Another important factor is the correlation between airframe design and flight angle. While the current design is optimized to minimize visibility from nearly all viewing angles, real-world conditions—flight altitude, downwash strength, background color temperature, and illumination—vary enormously. The 100 background types used in the simulation are merely samples, and the team itself recognizes that broader validation will be needed for real-world deployment. Since LPIPS is based on a static model of human perception, gaps remain—such as those related to saccadic eye movements tracking a moving object or peripheral vision characteristics—that future evaluation frameworks will need to address.

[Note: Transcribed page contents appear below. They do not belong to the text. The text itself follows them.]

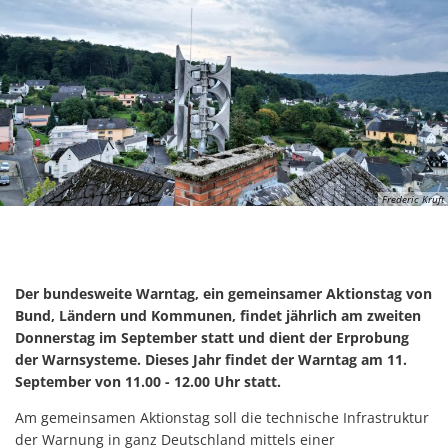
Frederic Kruft
Der bundesweite Warntag, ein gemeinsamer Aktionstag von
Bund, Ländern und Kommunen, findet jährlich am zweiten
Donnerstag im September statt und dient der Erprobung
der Warnsysteme. Dieses Jahr findet der Warntag am 11.
September von 11.00 - 12.00 Uhr statt.
Am gemeinsamen Aktionstag soll die technische Infrastruktur
der Warnung in ganz Deutschland mittels einer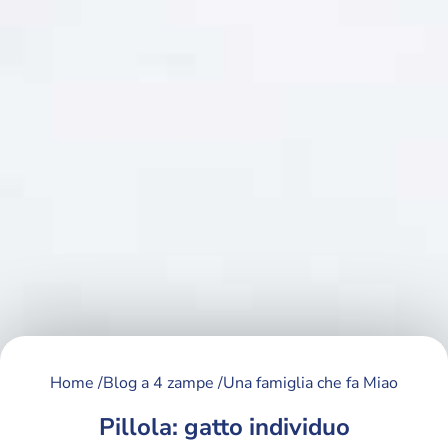
Home /
Blog a 4 zampe /
Una famiglia che fa Miao
Pillola: gatto individuo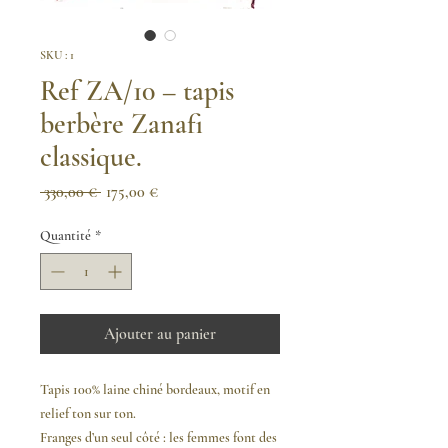
SKU : 1
Ref ZA/10 – tapis
berbère Zanafi
classique.
Prix
Prix
 330,00 € 
175,00 €
original
promotionnel
Quantité
*
Ajouter au panier
Tapis 100% laine chiné bordeaux, motif en
relief ton sur ton.
Franges d’un seul côté :
les femmes font des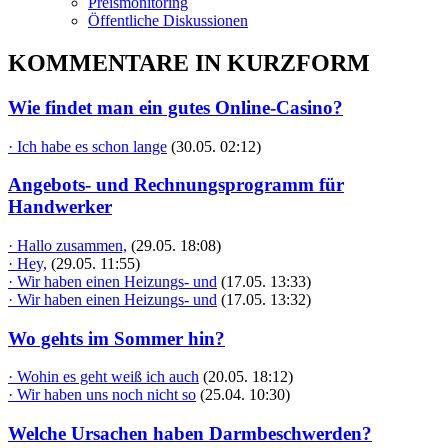
Preismonitoring
Öffentliche Diskussionen
KOMMENTARE IN KURZFORM
Wie findet man ein gutes Online-Casino?
· Ich habe es schon lange
(30.05. 02:12)
Angebots- und Rechnungsprogramm für
Handwerker
· Hallo zusammen,
(29.05. 18:08)
· Hey,
(29.05. 11:55)
· Wir haben einen Heizungs- und
(17.05. 13:33)
· Wir haben einen Heizungs- und
(17.05. 13:32)
Wo gehts im Sommer hin?
· Wohin es geht weiß ich auch
(20.05. 18:12)
· Wir haben uns noch nicht so
(25.04. 10:30)
Welche Ursachen haben Darmbeschwerden?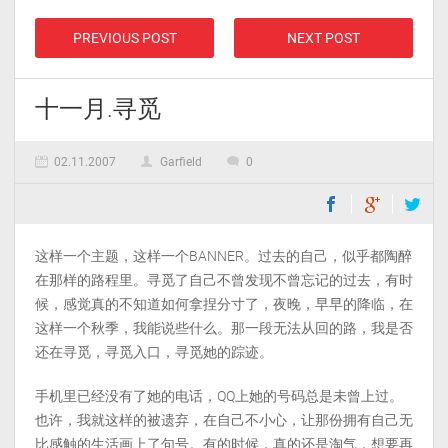
PREVIOUS POST
NEXT POST
十一月.寻觅
02.11.2007
Garfield
0
这样一个主题，这样一个BANNER。过去的自己，似乎都陶醉
在那样的路程里。寻觅了自己不曾发现不曾忘记的过去，有时
候，感觉真的不知道如何拿捏分寸了，夜晚，早早的降临，在
这样一个秋季，我能说些什么。那一段无法从回的路，我是否
还在寻觅，寻觅入口，寻觅她的踪迹。
手机里已经没有了她的电话，QQ上她的号码总是未曾上过。
也许，我就这样的被遗弃，在自己不小心，让那份拥有自己无
比感触的生活画上了句号。有的时候，真的还是淘气，想要再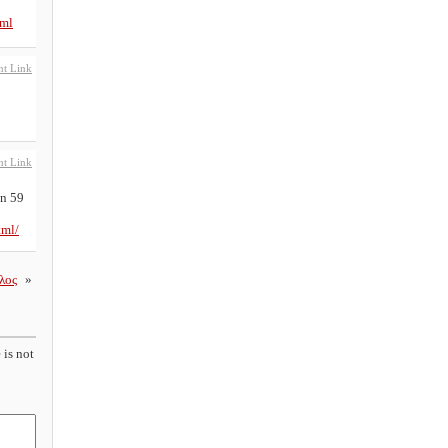
tml
t Link
t Link
in 59
tml/
λος
»
 is not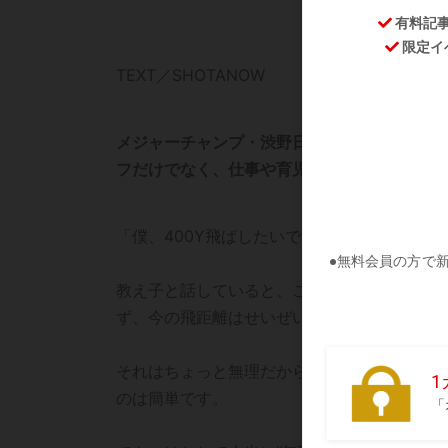
TEXT／SHOTANOW
メジャーチャンプ・渋野日向子を育てた青木翔
フだけでなく、仕事や育児などでも役立つヒン
「僕、400Y飛ばしたいです!」
教え子と話していると、こんな突拍子もない
ず、今の飛距離はせいぜい200Y弱の子が言
それはちょっと無理だから、「まずは200Y
のは簡単です。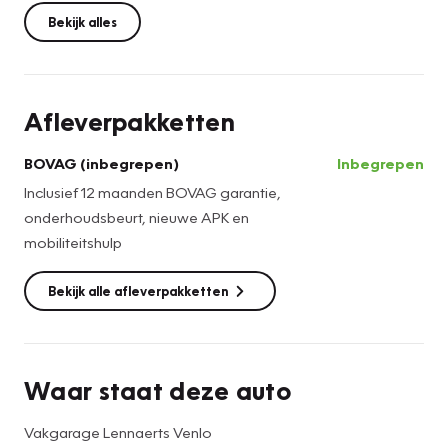
Bekijk alles
Afleverpakketten
BOVAG (inbegrepen)
Inbegrepen
Inclusief 12 maanden BOVAG garantie,
onderhoudsbeurt, nieuwe APK en
mobiliteitshulp
Bekijk alle afleverpakketten
Waar staat deze auto
Vakgarage Lennaerts Venlo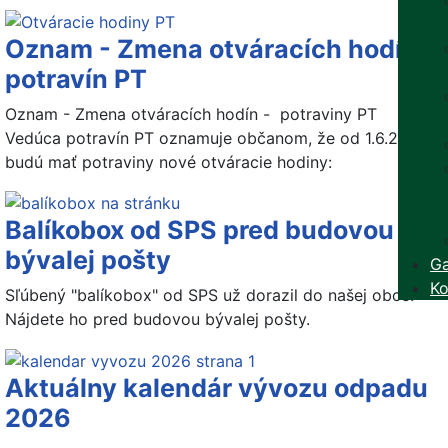
Oznam - Zmena otváracích hodín
potravín PT
Oznam - Zmena otváracích hodín - potraviny PT
Vedúca potravín PT oznamuje občanom, že od 1.6.2026
budú mať potraviny nové otváracie hodiny:
Balíkobox od SPS pred budovou
bývalej pošty
Ga
Ko
Sľúbený "balíkobox" od SPS už dorazil do našej obce.
Nájdete ho pred budovou bývalej pošty.
Aktuálny kalendár vývozu odpadu
2026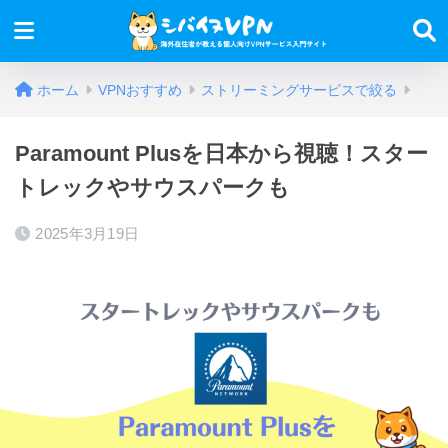
ホーム
VPNおすすめ
ストリーミングサービスで絞る
Paramount Plusを日本から視聴！スター
トレックやサウスパークも
2025年3月19日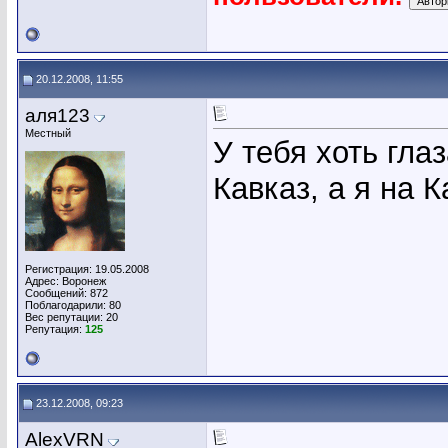
20.12.2008, 11:55
аля123
Местный
У тебя хоть глаз
Кавказ, а я на 
Регистрация: 19.05.2008
Адрес: Воронеж
Сообщений: 872
Поблагодарили: 80
Вес репутации:
20
Репутация:
125
23.12.2008, 09:23
AlexVRN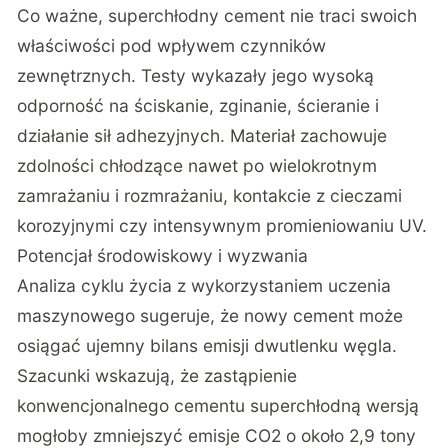
Co ważne, superchłodny cement nie traci swoich
właściwości pod wpływem czynników
zewnętrznych. Testy wykazały jego wysoką
odporność na ściskanie, zginanie, ścieranie i
działanie sił adhezyjnych. Materiał zachowuje
zdolności chłodzące nawet po wielokrotnym
zamrażaniu i rozmrażaniu, kontakcie z cieczami
korozyjnymi czy intensywnym promieniowaniu UV.
Potencjał środowiskowy i wyzwania
Analiza cyklu życia z wykorzystaniem uczenia
maszynowego
sugeruje, że nowy cement może
osiągać ujemny bilans emisji dwutlenku węgla.
Szacunki wskazują, że zastąpienie
konwencjonalnego cementu superchłodną wersją
mogłoby zmniejszyć emisje CO2 o około 2,9 tony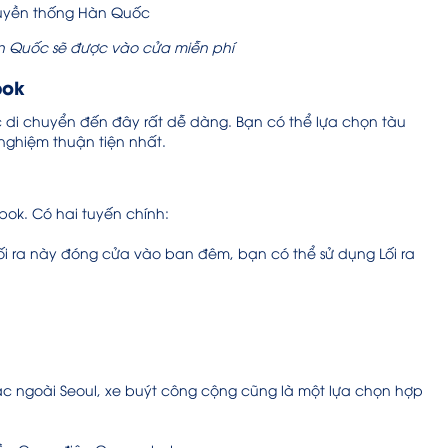
n Quốc sẽ được vào cửa miễn phí
bok
 di chuyển đến đây rất dễ dàng. Bạn có thể lựa chọn tàu
 nghiệm thuận tiện nhất.
ok. Có hai tuyến chính:
Lối ra này đóng cửa vào ban đêm, bạn có thể sử dụng Lối ra
c ngoài Seoul, xe buýt công cộng cũng là một lựa chọn hợp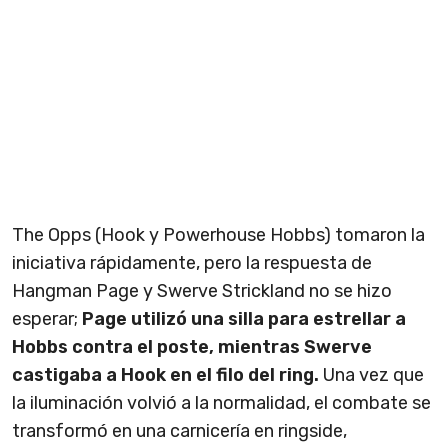
The Opps (Hook y Powerhouse Hobbs) tomaron la
iniciativa rápidamente, pero la respuesta de
Hangman Page y Swerve Strickland no se hizo
esperar;
Page utilizó una silla para estrellar a
Hobbs contra el poste, mientras Swerve
castigaba a Hook en el filo del ring.
Una vez que
la iluminación volvió a la normalidad, el combate se
transformó en una carnicería en ringside,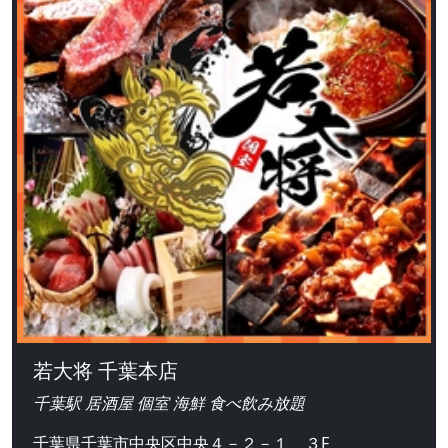
若大将 千葉本店
千葉駅 居酒屋 個室 海鮮 食べ飲み放題
千葉県千葉市中央区中央４－２－１ ３F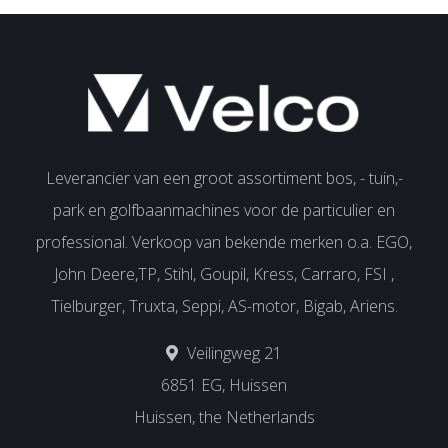
Leverancier van een groot assortiment bos, - tuin,-
park en golfbaanmachines voor de particulier en
professional. Verkoop van bekende merken o.a. EGO,
John Deere,TP, Stihl, Goupil, Kress, Carraro, FSI ,
Tielburger, Truxta, Seppi, AS-motor, Bigab, Ariens.
Veilingweg 21
6851 EG, Huissen
Huissen, the Netherlands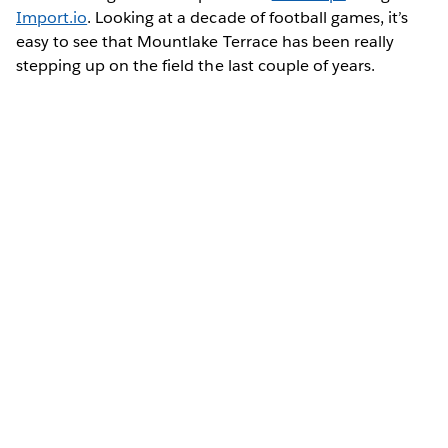
Import.io
. Looking at a decade of football games, it’s
easy to see that Mountlake Terrace has been really
stepping up on the field the last couple of years.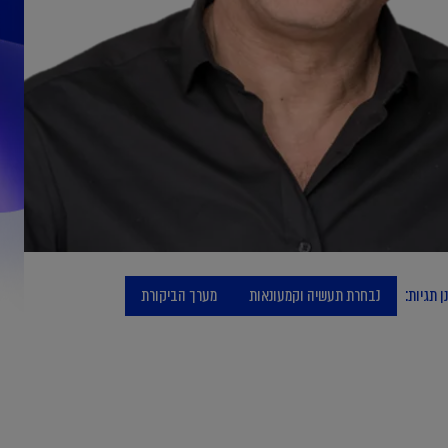
ן תגיות:
נבחרת תעשיה וקמעונאות
מערך הביקורת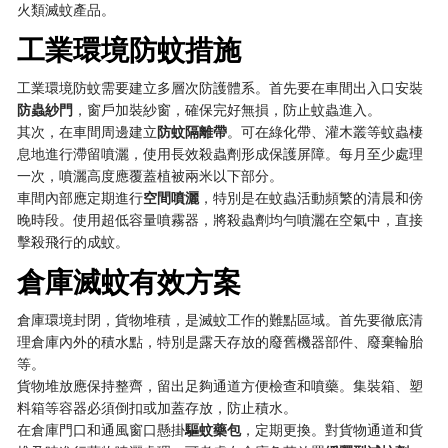
火類滅蚊產品。
工業環境防蚊措施
工業環境防蚊需要建立多層次防護體系。首先要在車間出入口安裝
防蟲紗門
，窗戶加裝紗窗，確保完好無損，防止蚊蟲進入。
其次，在車間周邊建立
防蚊隔離帶
。可在綠化帶、灌木叢等蚊蟲棲
息地進行滯留噴灑，使用長效殺蟲劑形成保護屏障。每月至少處理
一次，噴灑高度應覆蓋植被兩米以下部分。
車間內部應定期進行
空間噴灑
，特別是在蚊蟲活動頻繁的清晨和傍
晚時段。使用超低容量噴霧器，將殺蟲劑均勻噴灑在空氣中，直接
擊殺飛行的成蚊。
倉庫滅蚊有效方案
倉庫環境封閉，貨物堆積，是滅蚊工作的難點區域。首先要徹底清
理倉庫內外的積水點，特別是露天存放的廢舊機器部件、廢棄輪胎
等。
貨物堆放應保持整齊，留出足夠通道方便檢查和噴藥。集裝箱、塑
料箱等容器必須倒扣或加蓋存放，防止積水。
在倉庫門口和通風窗口懸掛
驅蚊藥包
，定期更換。對貨物通道和貨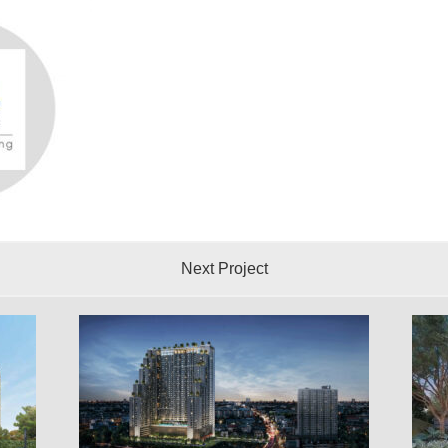
Next Project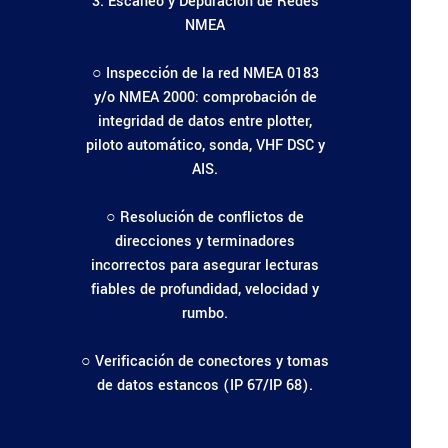
3. Escaneo y Depuración de Redes
NMEA
○ Inspección de la red NMEA 0183
y/o NMEA 2000: comprobación de
integridad de datos entre plotter,
piloto automático, sonda, VHF DSC y
AIS.
○ Resolución de conflictos de
direcciones y terminadores
incorrectos para asegurar lecturas
fiables de profundidad, velocidad y
rumbo.
○ Verificación de conectores y tomas
de datos estancos (IP 67/IP 68).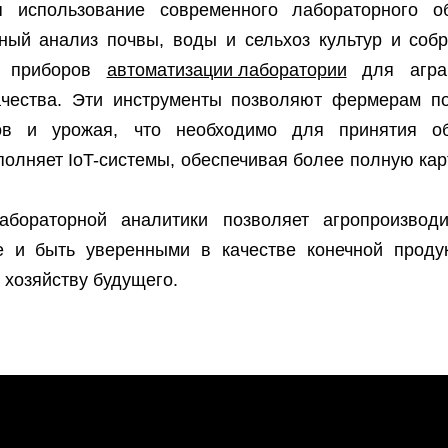
я использование современного лабораторного об
чный анализ почвы, воды и сельхоз культур и соб
т приборов
автоматизации лаборатории
для аграр
ачества. Эти инструменты позволяют фермерам п
ов и урожая, что необходимо для принятия 
полняет IoT-системы, обеспечивая более полную ка
лабораторной аналитики позволяет агропроизв
 и быть уверенными в качестве конечной продук
 хозяйству будущего.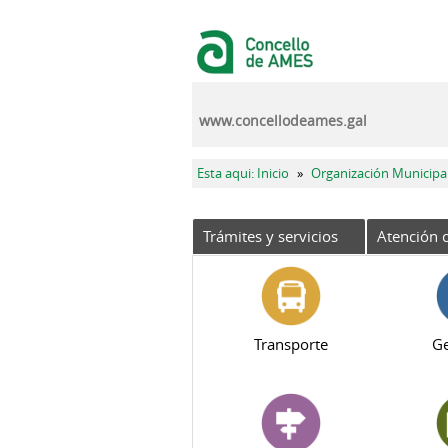
Pasar al contenido principal
www.concellodeames.gal
Se encuentra usted aquí
Esta aqui: Inicio
»
Organización Municipa
Trámites y servicios
Atención c
Transporte
Ge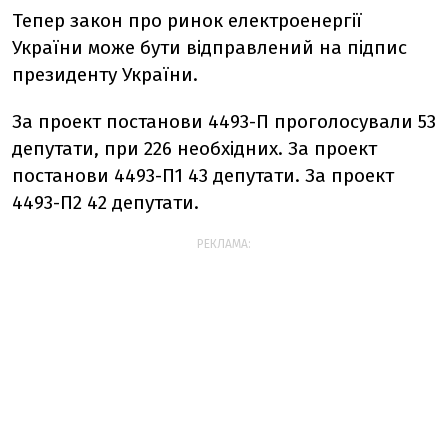
Тепер закон про ринок електроенергії
України може бути відправлений на підпис
президенту України.
За проект постанови 4493-П проголосували 53
депутати, при 226 необхідних. За проект
постанови 4493-П1 43 депутати. За проект
4493-П2 42 депутати.
РЕКЛАМА: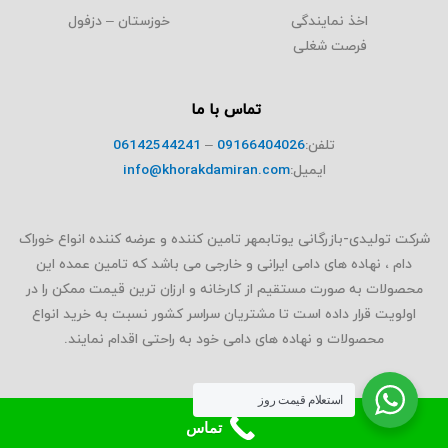
اخذ نمایندگی
خوزستان – دزفول
فرصت شغلی
تماس با ما
تلفن:
09166404026
–
06142544241
ایمیل:
info@khorakdamiran.com
شرکت تولیدی-بازرگانی یوتابمهر تامین کننده و عرضه کننده انواع خوراک
دام ، نهاده های دامی ایرانی و خارجی می باشد که تامین عمده این
محصولات به صورت مستقیم از کارخانه و ارزان ترین قیمت ممکن را در
اولویت قرار داده است تا مشتریان سراسر کشور نسبت به خرید انواع
محصولات و نهاده های دامی خود به راحتی اقدام نمایند.
استعلام قیمت روز
تماس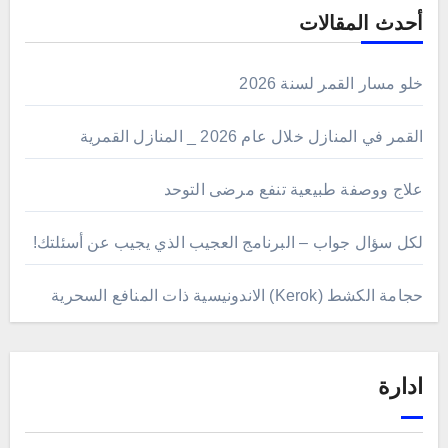
أحدث المقالات
خلو مسار القمر لسنة 2026
القمر في المنازل خلال عام 2026 _ المنازل القمرية
علاج ووصفة طبيعية تنفع مرضى التوحد
لكل سؤال جواب – البرنامج العجيب الذي يجيب عن أسئلتك!
حجامة الكشط (Kerok) الاندونيسية ذات المنافع السحرية
ادارة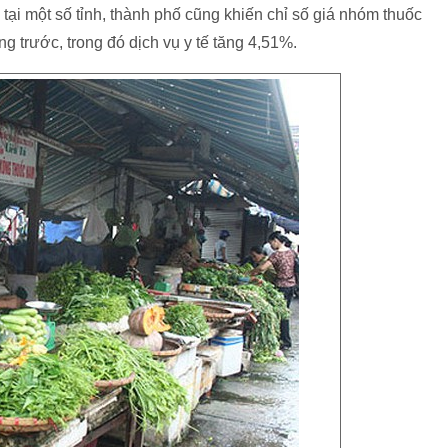
tại một số tỉnh, thành phố cũng khiến chỉ số giá nhóm thuốc
ng trước, trong đó dịch vụ y tế tăng 4,51%.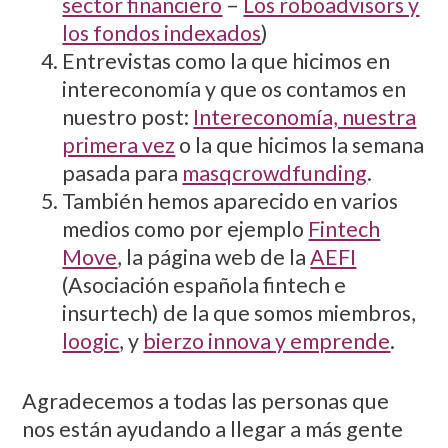
sector financiero
–
Los roboadvisors y
los fondos indexados
)
Entrevistas como la que hicimos en
intereconomía y que os contamos en
nuestro post:
Intereconomía, nuestra
primera vez
o la que hicimos la semana
pasada para
masqcrowdfunding
.
También hemos aparecido en varios
medios como por ejemplo
Fintech
Move
, la página web de la
AEFI
(Asociación española fintech e
insurtech) de la que somos miembros,
loogic
, y
bierzo innova y emprende
.
Agradecemos a todas las personas que
nos están ayudando a llegar a más gente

Comparison with Conventional Representative Drones

Comparison Item Conventional Quadcopter Phantom Twist
Rotating parts Propellers only Entire airframe (25 rotations/sec)
Parts that appear stationary Airframe body None
Design approach Visual camouflage Perceptual metric as design objective
LPIPS visual perceptibility Baseline (1) Approx. 1/10
Number of motors 4 1
Current challenges Easily detected visually Noise, some wires visible

AD

From Coexisting with Nature to Reconnaissance, the Design Questions Continue

Phantom Twist is aimed at civilian applications. Observing birds during breeding season, surveying wetland environments, inspecting bridges. If a drone is harder to see, there's greater scope for gathering data without disturbing the behavior of what's being observed. Drone technology has historically been poured into a "specs race"—improving camera resolution, extending flight time. In areas where that competition has reached a certain maturity, the center of gravity of the question is shifting from "what can it capture" to "how does it exist." That said, minimizing presence isn't something vision alone can accomplish. This design has not solved the propeller noise problem. Many bird species rely more on hearing than sight to trigger alert behaviors, so whether low-perceptibility drones truly transform ecological surveys can only be judged once both visual and auditory evaluations are in place.

At the same time, what this research demonstrates is the reproducibility of an approach: "design based on the mechanism of perception, rather than altering appearance." This time, LPIPS was adopted as the design metric with the goal of minimizing visual perception, but the same pipeline could potentially be extended to minimize acoustic perception or thermal infrared signature. Simultaneously closing off all three perceptual routes—vision, hearing, and heat—hasn't been achieved with current technology, but this points toward a direction that could work as a design framework.

Published as a peer-reviewed conference paper (accepted at RSS 2026, arXiv:2605.11296), this research has crossed a milestone in that independent real-world flight tests confirmed stability. However, evaluation under more diverse conditions, verification of effects on animal visual systems, and practical evaluation of flight time, payload, and noise all remain unimplemented.

What Phantom Twist has also opened up is a different question. Noise is a perceptual channel with attributes on par with vision, but this research has focused specifically on minimizing visual perception. Only once multimodal perceptual minimization—incorporating noise perception as an objective function as well—is achieved will we truly approach a "drone that goes unnoticed." Whether an "invisible drone" can truly become practical will be answered by the next prototype, and by the independent replication experiments that follow.